[Collected data entries]
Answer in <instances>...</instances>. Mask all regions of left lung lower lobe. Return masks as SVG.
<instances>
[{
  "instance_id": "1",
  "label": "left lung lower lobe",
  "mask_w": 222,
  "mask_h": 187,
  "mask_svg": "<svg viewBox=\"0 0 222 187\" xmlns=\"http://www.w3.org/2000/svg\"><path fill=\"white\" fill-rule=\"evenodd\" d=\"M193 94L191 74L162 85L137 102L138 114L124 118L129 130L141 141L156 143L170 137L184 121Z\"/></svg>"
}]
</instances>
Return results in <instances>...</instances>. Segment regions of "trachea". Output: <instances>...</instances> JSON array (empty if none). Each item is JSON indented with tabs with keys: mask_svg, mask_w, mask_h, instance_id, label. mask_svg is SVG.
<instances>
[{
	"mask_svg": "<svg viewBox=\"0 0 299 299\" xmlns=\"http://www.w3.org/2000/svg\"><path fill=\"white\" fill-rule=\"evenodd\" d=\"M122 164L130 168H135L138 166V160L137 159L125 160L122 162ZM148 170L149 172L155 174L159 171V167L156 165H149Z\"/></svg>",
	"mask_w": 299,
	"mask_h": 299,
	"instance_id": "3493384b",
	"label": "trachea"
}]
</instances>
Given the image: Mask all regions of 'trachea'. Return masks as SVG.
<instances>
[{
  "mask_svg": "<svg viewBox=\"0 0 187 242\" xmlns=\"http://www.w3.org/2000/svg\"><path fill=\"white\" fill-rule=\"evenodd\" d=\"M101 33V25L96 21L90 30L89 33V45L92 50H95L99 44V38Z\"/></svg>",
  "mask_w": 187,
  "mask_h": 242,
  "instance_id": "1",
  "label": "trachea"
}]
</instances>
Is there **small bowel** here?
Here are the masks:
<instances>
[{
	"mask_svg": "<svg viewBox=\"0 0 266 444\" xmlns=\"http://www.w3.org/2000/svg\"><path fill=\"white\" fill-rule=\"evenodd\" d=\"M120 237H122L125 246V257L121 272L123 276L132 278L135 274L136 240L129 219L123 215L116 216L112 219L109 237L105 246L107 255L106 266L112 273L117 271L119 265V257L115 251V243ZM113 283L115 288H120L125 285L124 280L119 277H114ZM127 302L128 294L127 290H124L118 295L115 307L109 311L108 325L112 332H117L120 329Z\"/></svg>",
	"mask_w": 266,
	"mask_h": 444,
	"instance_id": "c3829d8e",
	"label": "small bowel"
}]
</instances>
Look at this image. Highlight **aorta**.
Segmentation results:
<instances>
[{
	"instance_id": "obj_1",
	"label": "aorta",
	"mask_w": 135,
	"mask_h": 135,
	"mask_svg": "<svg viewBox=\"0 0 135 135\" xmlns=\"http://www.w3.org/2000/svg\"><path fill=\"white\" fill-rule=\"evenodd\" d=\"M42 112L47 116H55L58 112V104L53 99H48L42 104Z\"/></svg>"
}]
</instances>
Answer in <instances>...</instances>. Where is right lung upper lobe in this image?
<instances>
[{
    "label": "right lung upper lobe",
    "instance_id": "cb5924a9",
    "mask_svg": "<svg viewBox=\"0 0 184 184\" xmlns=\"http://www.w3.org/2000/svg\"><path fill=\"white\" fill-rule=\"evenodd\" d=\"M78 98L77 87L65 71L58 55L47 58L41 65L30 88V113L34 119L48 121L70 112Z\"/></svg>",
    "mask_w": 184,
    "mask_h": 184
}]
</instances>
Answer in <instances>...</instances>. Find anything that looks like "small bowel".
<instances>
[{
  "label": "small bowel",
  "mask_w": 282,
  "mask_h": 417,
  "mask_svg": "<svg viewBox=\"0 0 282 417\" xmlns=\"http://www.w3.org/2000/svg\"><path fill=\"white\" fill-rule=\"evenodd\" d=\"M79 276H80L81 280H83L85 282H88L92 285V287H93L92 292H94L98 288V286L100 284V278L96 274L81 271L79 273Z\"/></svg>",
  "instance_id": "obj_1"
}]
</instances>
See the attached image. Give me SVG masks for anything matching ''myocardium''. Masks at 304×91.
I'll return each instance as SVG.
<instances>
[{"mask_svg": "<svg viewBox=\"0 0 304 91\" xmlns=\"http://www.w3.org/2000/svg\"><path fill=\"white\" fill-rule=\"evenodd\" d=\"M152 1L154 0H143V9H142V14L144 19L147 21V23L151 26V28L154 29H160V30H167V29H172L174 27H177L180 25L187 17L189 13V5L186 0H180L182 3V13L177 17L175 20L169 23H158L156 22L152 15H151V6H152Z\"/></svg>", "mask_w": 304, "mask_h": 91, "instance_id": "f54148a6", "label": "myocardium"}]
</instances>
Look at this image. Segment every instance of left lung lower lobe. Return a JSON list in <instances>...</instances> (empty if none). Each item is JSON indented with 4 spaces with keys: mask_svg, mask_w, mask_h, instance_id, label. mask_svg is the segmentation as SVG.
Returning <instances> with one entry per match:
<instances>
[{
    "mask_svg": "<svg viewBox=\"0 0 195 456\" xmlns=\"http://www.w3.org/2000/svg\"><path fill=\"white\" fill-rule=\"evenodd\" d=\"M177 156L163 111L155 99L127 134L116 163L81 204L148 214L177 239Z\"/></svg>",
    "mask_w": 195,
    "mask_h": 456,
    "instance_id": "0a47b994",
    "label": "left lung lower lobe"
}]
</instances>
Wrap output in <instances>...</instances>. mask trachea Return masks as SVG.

» What the exercise asks:
Print out each line of the data exactly.

» Exercise output:
Answer in <instances>...</instances>. Mask all regions of left lung lower lobe. Return masks as SVG.
<instances>
[{
  "instance_id": "1",
  "label": "left lung lower lobe",
  "mask_w": 222,
  "mask_h": 187,
  "mask_svg": "<svg viewBox=\"0 0 222 187\" xmlns=\"http://www.w3.org/2000/svg\"><path fill=\"white\" fill-rule=\"evenodd\" d=\"M193 94L191 74L162 85L137 102L138 114L124 118L129 130L141 141L156 143L170 137L184 121Z\"/></svg>"
}]
</instances>
Return results in <instances>...</instances>. Segment regions of "trachea". Output: <instances>...</instances> JSON array (empty if none). Each item is JSON indented with tabs with keys: mask_svg, mask_w, mask_h, instance_id, label. mask_svg is SVG.
<instances>
[{
	"mask_svg": "<svg viewBox=\"0 0 299 299\" xmlns=\"http://www.w3.org/2000/svg\"><path fill=\"white\" fill-rule=\"evenodd\" d=\"M122 164L130 168H135L138 166V160L137 159L125 160L122 162ZM148 170L149 172L155 174L159 171V167L156 165H149Z\"/></svg>",
	"mask_w": 299,
	"mask_h": 299,
	"instance_id": "3493384b",
	"label": "trachea"
}]
</instances>
Given the image: Mask all regions of 'trachea'. Return masks as SVG.
<instances>
[{
  "mask_svg": "<svg viewBox=\"0 0 187 242\" xmlns=\"http://www.w3.org/2000/svg\"><path fill=\"white\" fill-rule=\"evenodd\" d=\"M101 33V25L96 21L90 30L89 33V45L92 50H95L99 44V38Z\"/></svg>",
  "mask_w": 187,
  "mask_h": 242,
  "instance_id": "1",
  "label": "trachea"
}]
</instances>
Is there **small bowel** here?
Here are the masks:
<instances>
[{
	"mask_svg": "<svg viewBox=\"0 0 266 444\" xmlns=\"http://www.w3.org/2000/svg\"><path fill=\"white\" fill-rule=\"evenodd\" d=\"M120 237H122L125 246V257L121 272L123 276L132 278L135 274L136 240L129 219L123 215L116 216L112 219L109 237L105 246L107 255L106 266L112 273L117 271L119 265V257L115 251V243ZM113 283L115 288H120L125 285L124 280L119 277H114ZM127 302L128 294L127 290H124L118 295L115 307L109 311L108 325L112 332H117L120 329Z\"/></svg>",
	"mask_w": 266,
	"mask_h": 444,
	"instance_id": "c3829d8e",
	"label": "small bowel"
}]
</instances>
Look at this image. Highlight **aorta**.
Segmentation results:
<instances>
[{
	"instance_id": "obj_1",
	"label": "aorta",
	"mask_w": 135,
	"mask_h": 135,
	"mask_svg": "<svg viewBox=\"0 0 135 135\" xmlns=\"http://www.w3.org/2000/svg\"><path fill=\"white\" fill-rule=\"evenodd\" d=\"M42 112L47 116H55L58 112V104L53 99H48L42 104Z\"/></svg>"
}]
</instances>
Answer in <instances>...</instances>. Where is right lung upper lobe in this image?
<instances>
[{
    "label": "right lung upper lobe",
    "instance_id": "cb5924a9",
    "mask_svg": "<svg viewBox=\"0 0 184 184\" xmlns=\"http://www.w3.org/2000/svg\"><path fill=\"white\" fill-rule=\"evenodd\" d=\"M78 98L77 87L65 71L58 55L47 58L41 65L30 88V113L34 119L48 121L70 112Z\"/></svg>",
    "mask_w": 184,
    "mask_h": 184
}]
</instances>
Answer in <instances>...</instances>. Find anything that looks like "small bowel".
<instances>
[{
  "label": "small bowel",
  "mask_w": 282,
  "mask_h": 417,
  "mask_svg": "<svg viewBox=\"0 0 282 417\" xmlns=\"http://www.w3.org/2000/svg\"><path fill=\"white\" fill-rule=\"evenodd\" d=\"M79 276H80L81 280H83L85 282H88L92 285V287H93L92 292H94L98 288V286L100 284V278L96 274L81 271L79 273Z\"/></svg>",
  "instance_id": "obj_1"
}]
</instances>
See the attached image. Give me SVG masks for anything matching ''myocardium''. Masks at 304×91.
I'll return each instance as SVG.
<instances>
[{"mask_svg": "<svg viewBox=\"0 0 304 91\" xmlns=\"http://www.w3.org/2000/svg\"><path fill=\"white\" fill-rule=\"evenodd\" d=\"M152 1L154 0H143V9H142V14L144 19L147 21V23L151 26V28L154 29H160V30H167V29H172L174 27H177L180 25L187 17L189 13V5L186 0H180L182 3V13L177 17L175 20L169 23H158L156 22L152 15H151V6H152Z\"/></svg>", "mask_w": 304, "mask_h": 91, "instance_id": "f54148a6", "label": "myocardium"}]
</instances>
Look at this image. Segment every instance of left lung lower lobe. Return a JSON list in <instances>...</instances> (empty if none). Each item is JSON indented with 4 spaces with keys: mask_svg, mask_w, mask_h, instance_id, label. mask_svg is the segmentation as SVG.
Returning <instances> with one entry per match:
<instances>
[{
    "mask_svg": "<svg viewBox=\"0 0 195 456\" xmlns=\"http://www.w3.org/2000/svg\"><path fill=\"white\" fill-rule=\"evenodd\" d=\"M177 156L163 111L155 99L127 134L116 163L81 204L148 214L177 239Z\"/></svg>",
    "mask_w": 195,
    "mask_h": 456,
    "instance_id": "0a47b994",
    "label": "left lung lower lobe"
}]
</instances>
Wrap output in <instances>...</instances>. mask trachea Return masks as SVG.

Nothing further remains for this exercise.